## MATERIAL FOR THIS EXERCISE:
##########

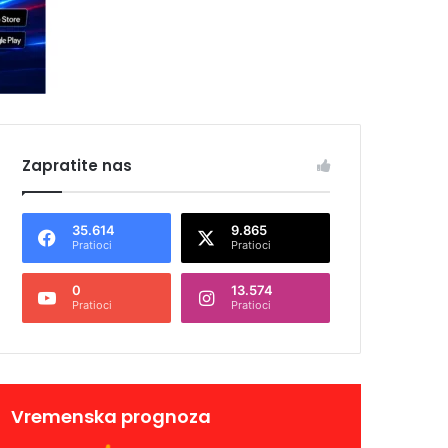
Zapratite nas
35.614
9.865
Pratioci
Pratioci
0
13.574
Pratioci
Pratioci
Vremenska prognoza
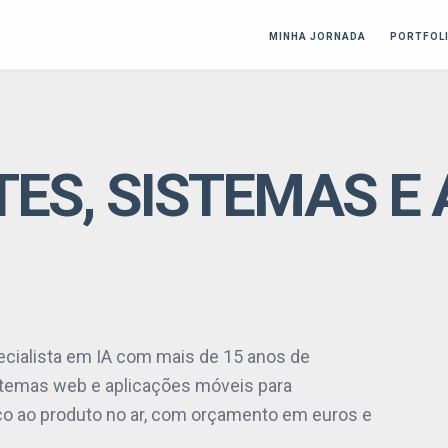
MINHA JORNADA
PORTFOL
TES, SISTEMAS E
pecialista em IA com mais de 15 anos de
istemas web e aplicações móveis para
ço ao produto no ar, com orçamento em euros e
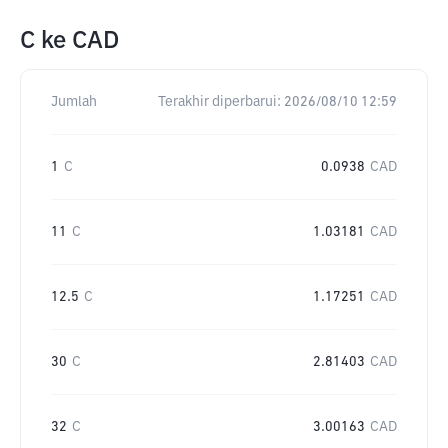
C
ke
CAD
Jumlah
Terakhir diperbarui:
2026/08/10 12:59
1
C
0.0938
CAD
11
C
1.03181
CAD
12.5
C
1.17251
CAD
30
C
2.81403
CAD
32
C
3.00163
CAD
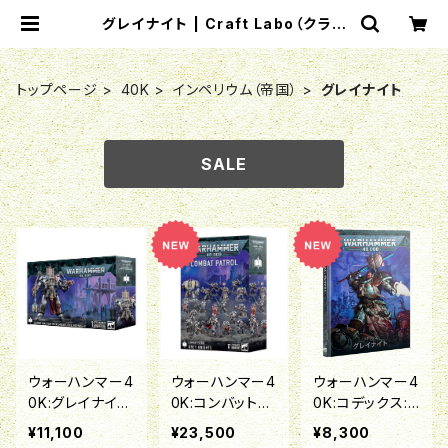
グレイナイト | Craft Labo（クラフ
トラボ）ウォーハンマー中心のミニチ
ュアゲームショップ
トップページ
40K
インペリウム（帝国）
グレイナイト
SALE
ウォーハンマー4
ウォーハンマー4
ウォーハンマー4
0K:グレイナイト:
0K:コンバットパ
0K:コデックス:
グランドマスター
トロール:グレイ
グレイナイト(日
¥11,100
¥23,500
¥8,300
(ネメシス・ドレッ
ナイト
本語版)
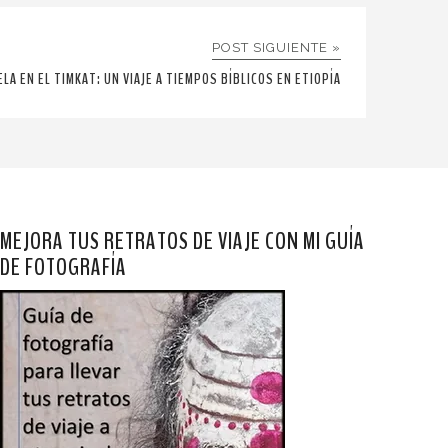
POST SIGUIENTE »
ELA EN EL TIMKAT: UN VIAJE A TIEMPOS BÍBLICOS EN ETIOPÍA
MEJORA TUS RETRATOS DE VIAJE CON MI GUÍA
DE FOTOGRAFÍA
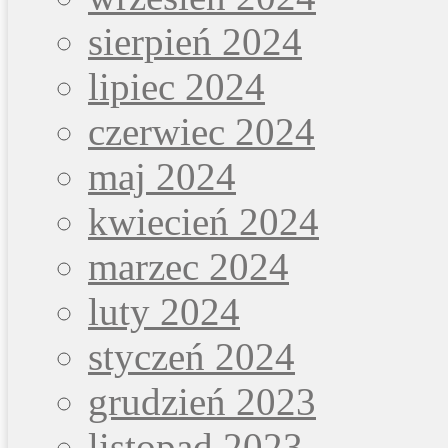
sierpień 2024
lipiec 2024
czerwiec 2024
maj 2024
kwiecień 2024
marzec 2024
luty 2024
styczeń 2024
grudzień 2023
listopad 2023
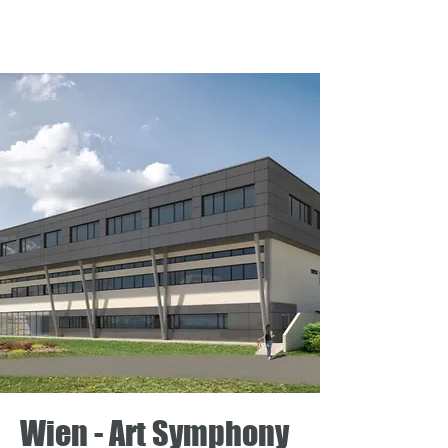
Olivetti
José Jesús
Wien - Art Symphony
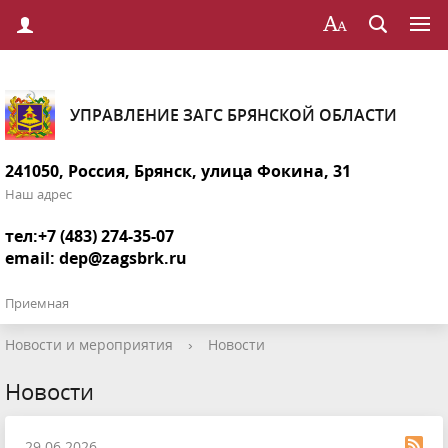
УПРАВЛЕНИЕ ЗАГС БРЯНСКОЙ ОБЛАСТИ
241050, Россия, Брянск, улица Фокина, 31
Наш адрес
тел:+7 (483) 274-35-07
email:
dep@zagsbrk.ru
Приемная
Новости и мероприятия
›
Новости
Новости
29.06.2026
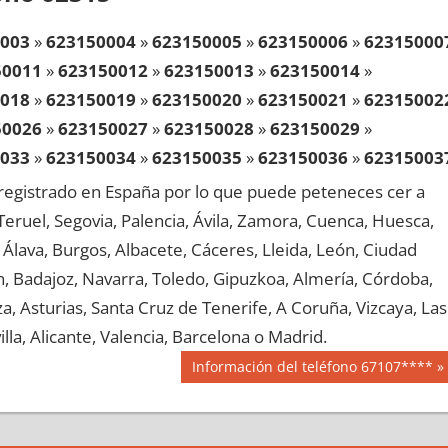
003
»
623150004
»
623150005
»
623150006
»
62315000
50011
»
623150012
»
623150013
»
623150014
»
018
»
623150019
»
623150020
»
623150021
»
62315002
50026
»
623150027
»
623150028
»
623150029
»
033
»
623150034
»
623150035
»
623150036
»
62315003
50041
»
623150042
»
623150043
»
623150044
»
egistrado en España por lo que puede peteneces cer a
048
»
623150049
»
623150050
»
623150051
»
62315005
, Teruel, Segovia, Palencia, Ávila, Zamora, Cuenca, Huesca,
50056
»
623150057
»
623150058
»
623150059
»
Álava, Burgos, Albacete, Cáceres, Lleida, León, Ciudad
063
»
623150064
»
623150065
»
623150066
»
62315006
aén, Badajoz, Navarra, Toledo, Gipuzkoa, Almería, Córdoba,
50071
»
623150072
»
623150073
»
623150074
»
, Asturias, Santa Cruz de Tenerife, A Coruña, Vizcaya, Las
078
»
623150079
»
623150080
»
623150081
»
62315008
lla, Alicante, Valencia, Barcelona o Madrid.
50086
»
623150087
»
623150088
»
623150089
»
Siguiente
Información del teléfono 67107****
093
»
623150094
»
623150095
»
623150096
»
62315009
entrada:
50101
»
623150102
»
623150103
»
623150104
»
108
»
623150109
»
623150110
»
623150111
»
62315011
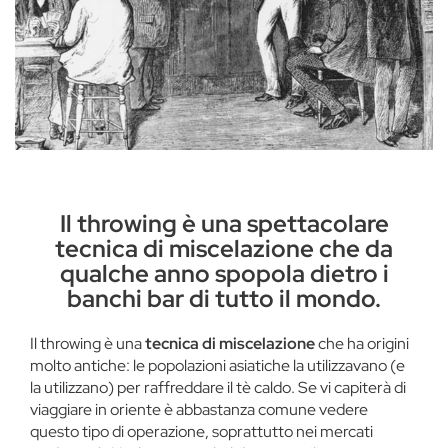
Il throwing è una spettacolare
tecnica di miscelazione che da
qualche anno spopola dietro i
banchi bar di tutto il mondo.
Il throwing è una
tecnica di miscelazione
che ha origini
molto antiche: le popolazioni asiatiche la utilizzavano (e
la utilizzano) per raffreddare il tè caldo. Se vi capiterà di
viaggiare in oriente è abbastanza comune vedere
questo tipo di operazione, soprattutto nei mercati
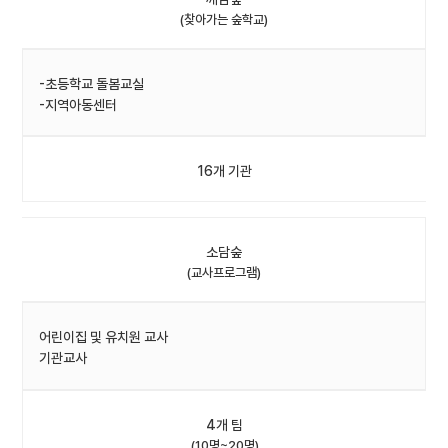
(찾아가는 숲학교)
-초등학교 돌봄교실
-지역아동센터
16개 기관
소담숲
(교사프로그램)
어린이집 및 유치원 교사
기관교사
4개 팀
(10명~20명)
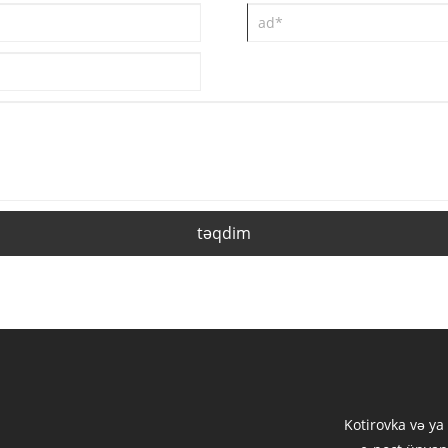
təqdim
Kotirovka və ya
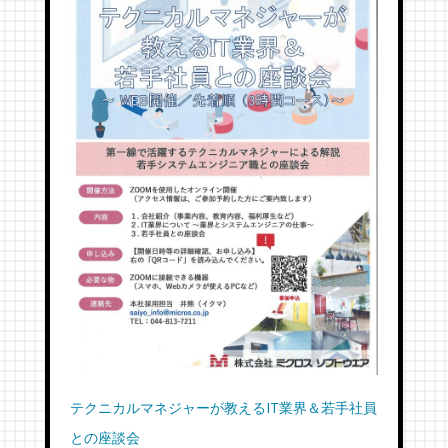
テクニカルマネジャーが教えるIT業界＆若手社員
との座談会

##########

## WHAT THE TASK ASKS:
To answer, count the lines of the material that contain "tecnica" and give only that number.

## RESPONSE BOX:
2